SMSgate : « La Commission européenne s’enfonce dans son déni et son mensonge. » Entretien avec le lobbyiste Frédéric Baldan et Me Diane Protat
Auteur(s) RP, GG, France-Soir. Publié le 12 septembre 2023 – 12:30
Frédéric Baldan : « On ne peut pas laisser les institutions européennes dérailler à ce point. »

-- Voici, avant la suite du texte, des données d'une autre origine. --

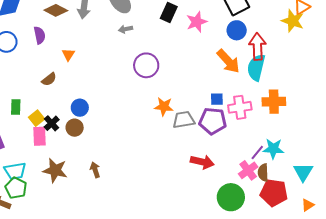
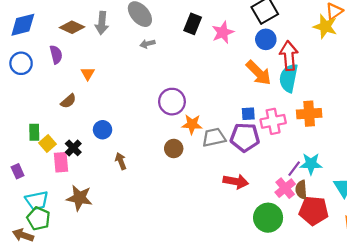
purple circle: (146, 65) -> (172, 102), moved
yellow square: (37, 118) -> (48, 144), moved
brown circle: (75, 128) -> (174, 148), moved
brown arrow: (95, 170) -> (121, 161), moved

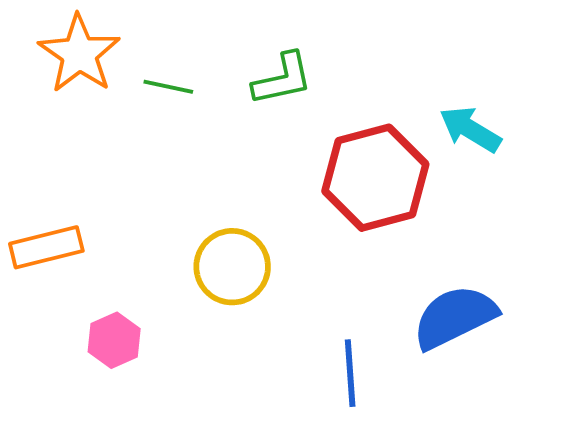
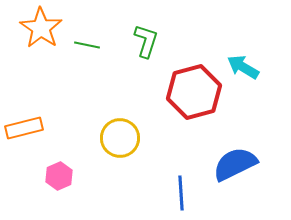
green L-shape: (282, 79) -> (146, 41), turned -60

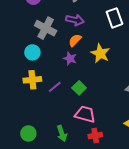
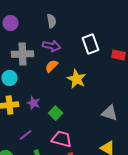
gray cross: (46, 28) -> (22, 54), turned -30
purple star: (70, 59) -> (34, 103), moved
purple line: (55, 87) -> (26, 135), moved

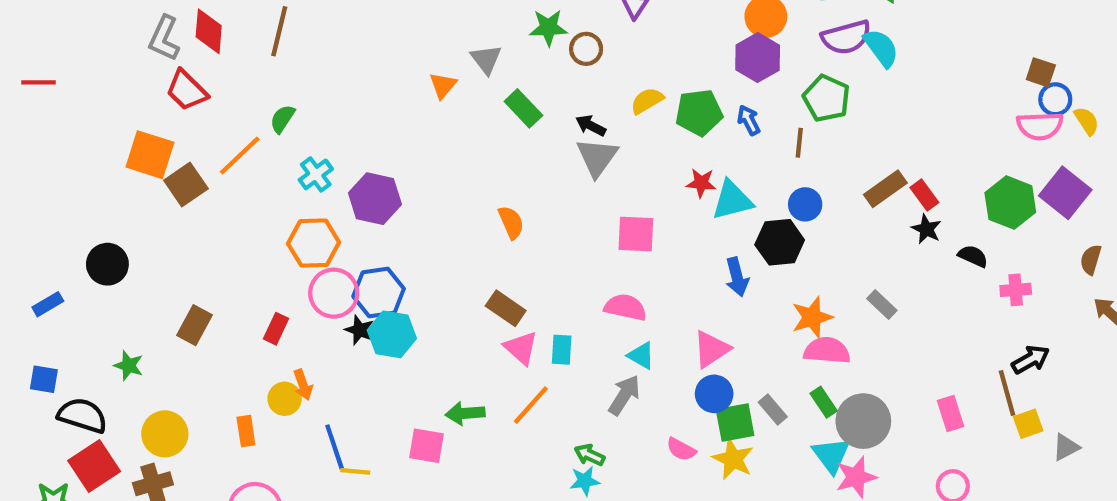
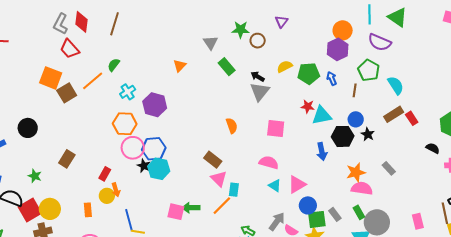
purple semicircle: (846, 37) -> (380, 42), turned 35
cyan semicircle: (881, 48) -> (396, 85), moved
orange triangle: (443, 85) -> (180, 66), moved
orange semicircle: (511, 222) -> (232, 126), moved
black star: (926, 229) -> (368, 134), moved
red rectangle: (276, 329) -> (105, 174), moved
pink triangle: (711, 349) -> (297, 184), moved
cyan rectangle: (562, 350) -> (234, 190), moved
gray arrow: (624, 395) -> (277, 222), moved
pink square: (426, 446) -> (176, 212), moved
red square: (94, 466) -> (30, 210), moved

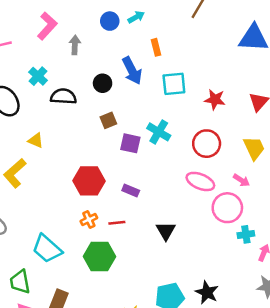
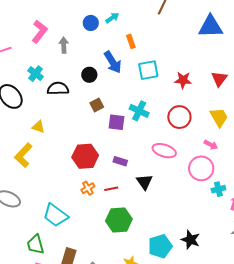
pink ellipse: (200, 181) -> (164, 151), moved
black triangle: (166, 231) -> (145, 182), moved
green hexagon: (100, 256) -> (119, 220), moved

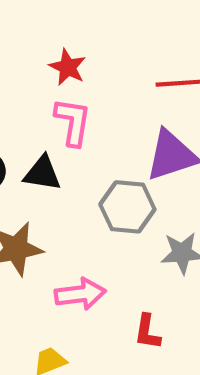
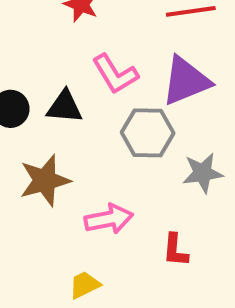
pink L-shape: (73, 122) -> (115, 74), moved, turned 144

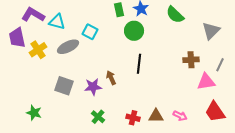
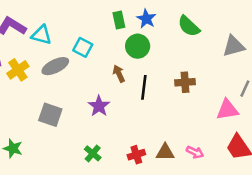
gray triangle: (211, 31) -> (234, 46), turned 30
brown cross: (191, 60) -> (185, 82), moved
brown arrow: (111, 78) -> (119, 74), moved
purple star: (93, 87) -> (99, 106), moved, turned -30
red cross: (133, 118) -> (136, 155), turned -32

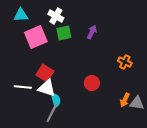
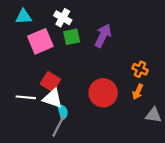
purple arrow: (92, 32) -> (103, 36), size x1.5
red circle: (92, 83) -> (103, 93), size x1.6
orange arrow: (125, 100) -> (138, 92), moved

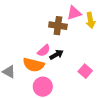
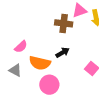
pink semicircle: (44, 51) -> (21, 47), moved

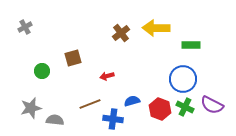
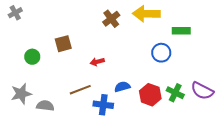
blue circle: (183, 79) -> (161, 53), moved, size x0.7

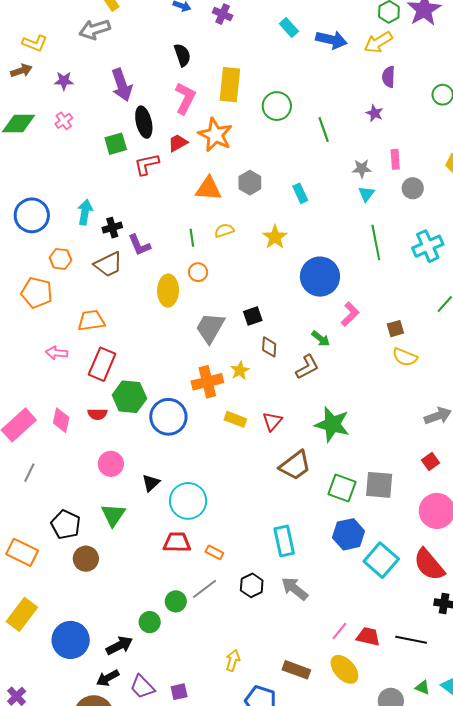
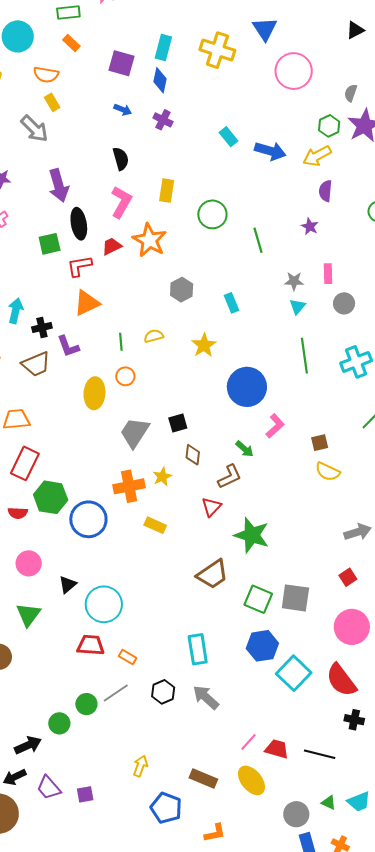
gray arrow: (95, 29) -> (34, 129), turned -120
yellow rectangle: (230, 85) -> (167, 191), size x0.7
orange triangle: (208, 189) -> (87, 303), moved, turned -32
red triangle: (272, 421) -> (211, 507), moved

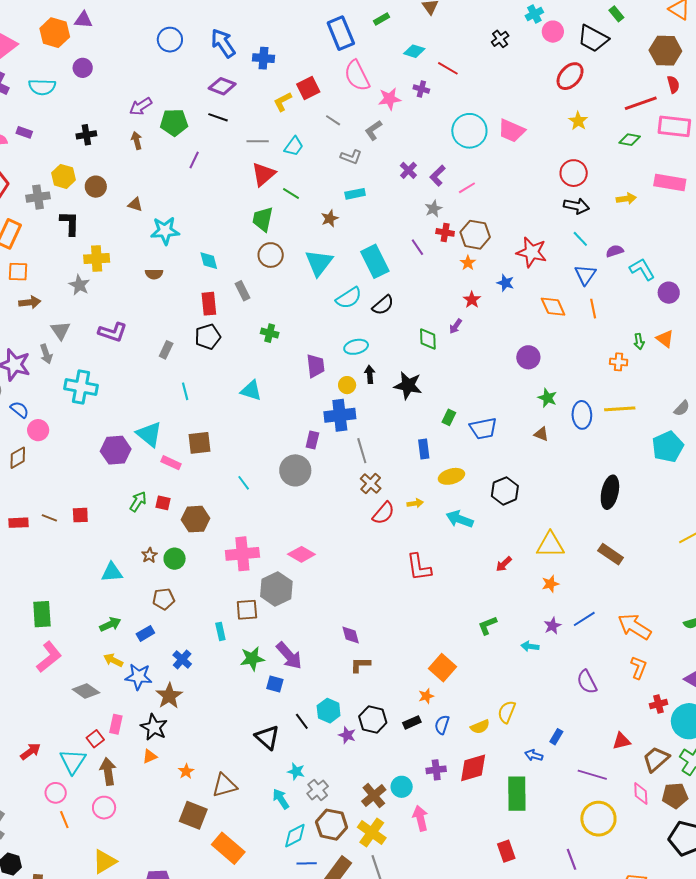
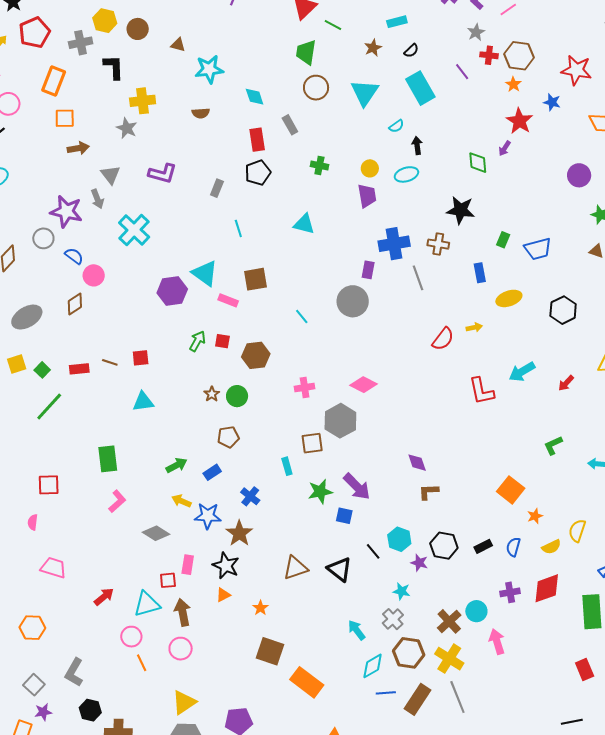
cyan semicircle: (349, 298) -> (396, 126), size x0.6
red star: (472, 300) -> (519, 121), size x1.5
black semicircle: (383, 305) -> (411, 51), moved, size x0.7
black arrow: (370, 374) -> (417, 145), moved
yellow circle: (347, 385) -> (370, 168), moved
cyan cross: (81, 387) -> (134, 230), turned 36
brown cross: (371, 483) -> (438, 244), moved, turned -30
cyan arrow: (460, 519) -> (522, 372), moved, turned -48
pink cross: (242, 554) -> (305, 388), size x0.6
cyan triangle: (112, 572) -> (143, 402), moved
pink L-shape: (49, 657) -> (117, 501), size x0.7
orange star: (426, 696) -> (535, 516), moved
red square: (95, 739) -> (168, 580), turned 36
cyan triangle: (73, 761) -> (147, 604), turned 44
cyan star: (296, 772) -> (402, 591), moved
brown triangle: (224, 785) -> (295, 568), moved

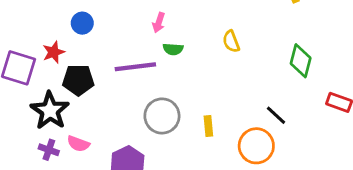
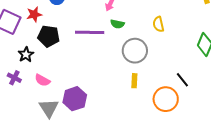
black star: (50, 111) -> (26, 55), size x0.6
gray circle: (162, 116) -> (135, 51), moved
purple cross: (49, 150) -> (14, 78), moved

F. Froger / Z9, pour France-Soir
ENTRETIEN ESSENTIEL – Nouveaux rebondissements et surprenants enseignements dans l’affaire des SMS échangés entre Ursula Von der Leyen et Albert Bourla. Pour rappel, la présidente de la Commission européenne est soupçonnée d’avoir négocié en catimini avec le PDG de Pfizer, sans mandat à cet effet, un « méga contrat » d’achat de vaccins anti-Covid-19. Afin de mettre à jour cet état de fait présumé, la justice a été saisie par le lobbyiste belge Frédéric Baldan et l’avocate française Me Diane Protat. Plusieurs plaintes ont été déposées en Belgique et au Luxembourg. Et pour saisir toutes les subtilités de ces procédures, comme l’ampleur du SMSgate au sein de l’administration supranationale de Bruxelles, le statut de « lobbyiste » de M. Baldan est tout sauf anodin. En effet, enregistré au registre de transparence de l’Union européenne (UE) comme l’exige son activité (1), il a été récemment suspendu dans de troublantes circonstances. Or, l’on observe que l’industriel pharmaceutique Pfizer, accrédité comme lobbyiste auprès du Parlement européen, ne remplit manifestement pas les critères exigés.Des critères à propos desquels il est en revanche demandé à Frédéric Baldan de s’expliquer. (Lire la suite de l’article en dessous de la vidéo)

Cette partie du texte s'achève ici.